The lowlights never made it in there, of course. I learned
that
from Number Four, the woman who'd done three years for drug possession. We'd dressed her in long sleeves to hide the track marks. Her program only talked about how she'd loved her daughter, always remembered her parents' birthdays. I'd found all the other stuff online, researching her just as I had each of the others I'd worked on.

If James Killiam had secrets, they weren't newsworthy.

“Spying on the party again?”

I spun around, startled. Ryan had a way of sneaking up on you. Actually, everyone here did, their mannerisms muted from years of being unobtrusive. He smiled down at me, his deep-set green eyes creasing at the corners. Nan would have called them bedroom eyes. And they would have been on someone less wholesome. Like Zander Dasios.

I closed the supply-room door, reluctantly leaving the Killiams. Ryan had caught me peeking too often already.

“Just trying to get a read on how many are here,” I said. “So I can figure clean-up time and all, you know?”

“Uh-huh.” He smirked. Ryan thought I was nosy, which was true, though he couldn't possibly guess the reason why.

“Shouldn't you be out there?” I asked. His dad was the other owner, so in addition to helping with the bodies like I did, Ryan also worked in the chapel and the office. Presumably he'd take over the business someday, since Mr. Ludwig's kids had decided to work among the living.

He shook his head. “My dad and Mr. Ludwig are doing this one.”

“Then why are you here?”

“Didn't have any other plans,” Ryan said with a shrug. “I thought maybe they could use a hand behind the scenes. Or you could, you know, on cleanup.”
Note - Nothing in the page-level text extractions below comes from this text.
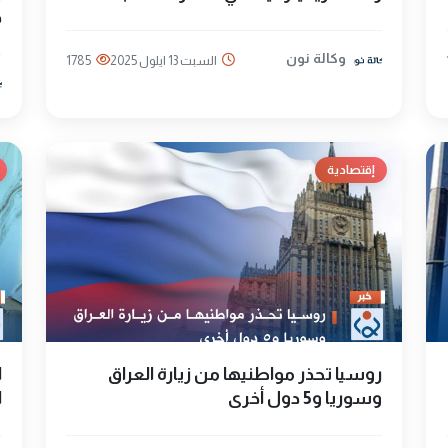
د
وكالة نون
السبت 13 ايلول 2025
1785
إقتصادية
روسيا تحذر مواطنيها من زيارة العراق
ا
وسوريا و5 دول أخرى
ا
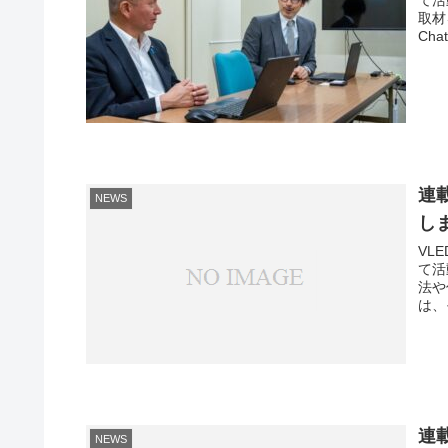
て活
取材
Cha
連
NEWS
し
VLE
て活
法や
は、
連
NEWS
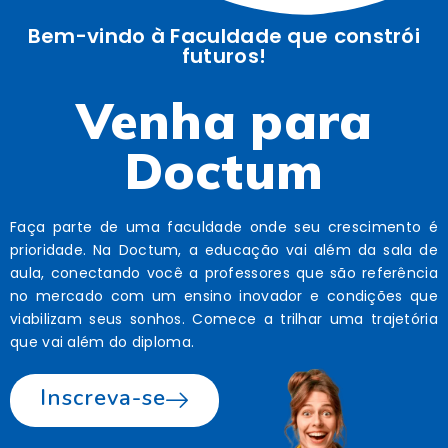
Bem-vindo à Faculdade que constrói
futuros!
Venha para
Doctum
Faça parte de uma faculdade onde seu crescimento é
prioridade. Na Doctum, a educação vai além da sala de
aula, conectando você a professores que são referência
no mercado com um ensino inovador e condições que
viabilizam seus sonhos. Comece a trilhar uma trajetória
que vai além do diploma.
Inscreva-se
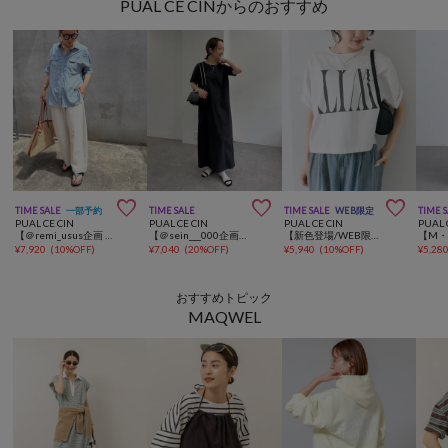
PUAL CE CINからのおすすめ



TIME SALE
一部予約
TIME SALE
TIME SALE
WEB限定
TIME 
PUAL CE CIN
PUAL CE CIN
PUAL CE CIN
PUAL 
【＠remi_usus企画 / 接触冷感+抗菌】カーブシルエットカットソーパンツ
【＠sein___000企画】汗ジミ防止加工カットソーワンピース
【新色登場/WEB限定】リバースロゴTシャツ
¥
7,920
(
10%OFF
)
¥
7,040
(
20%OFF
)
¥
5,940
(
10%OFF
)
¥
5,28
おすすめトピック
MAQWEL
Deliberately, he bent, opening a cardboard box and stacking glove packets on a shelf. It wasn't the first time Ryan had showed up for no reason during my shift. He was friendly but never chatty, and I couldn't figure out if he liked me or didn't trust me.

“I'm sure I'll be fine, but thanks.” For
nothing
. I bit back frustration. He couldn't know that he was interrupting my research.

I went back to restocking gowns, tissues, tubing, needles—the supplies of managing death.

I spent most Saturdays at Ludwig & Wilton. For my actual job, cleanup, I didn't need to be there until the wake was over. But it only took one Saturday to realize I wouldn't see any mourners that way. So I'd told Mr. Ludwig that Petra had weekend book club meetings at the apartment, making it impossible to study. Did he mind if I came early, maybe helped with the phone or restocking or setup, then studied in the break room before my shift? Of course he didn't.

My school books usually sat on the faux-wood table by the fridge, unopened. Unless Ryan was on.

“I guess I'll go in the back to study,” I told him after emptying the last box of eye caps.

Ryan nodded, continuing to work with just a glance up at me.

On my way to the break room, I saw mourners being escorted to the chapel by Mr. Wilton, Ryan's dad. There were four different ways to access the chapel, the large room where wakes were held. It was something Mr. Ludwig was especially proud of. He'd overseen the conversion of this turn-of-the-century mansion to a state-of-the-art funeral home and had soundproof walls, soft-close doors, propping mechanisms, and multiple access points built in to eliminate distraction, his pet peeve. He'd shown me everything on my first-day tour.

“It's like being a magician,” Ryan said when Mr. Ludwig stepped away to take a call. He'd been working in the office, its door open to the front hall. “No one wants to see the mechanics behind the tricks.”

The break room, however, does not open to the chapel. It's stuffy and windowless with a beat-up table, six plastic chairs, and magazines like
Undertaking Today
and
Next Steps, The Funeral Journey
. I forced myself to sit there for fifteen minutes, looking at my school books without absorbing a thing, fidgety to get back to the action. When I was sure Ryan wasn't coming to check on me, I peeked out the opposite-side door. The back hallway was empty.

I crossed quickly and slipped into the prep room, cringing. You never knew what you'd find there. It's where all the gruesome work was done, and bodies stayed on the steel table for at least a day after embalming to be sure everything went right. Wouldn't want to dress them and
then
find out something leaked. Thankfully, there was no one—dead or alive—in the prep room now and any bodies picked up today wouldn't be brought in until we were ready to embalm. There was a refrigerated area downstairs where they could chill out. Mr. Ludwig's joke, not mine.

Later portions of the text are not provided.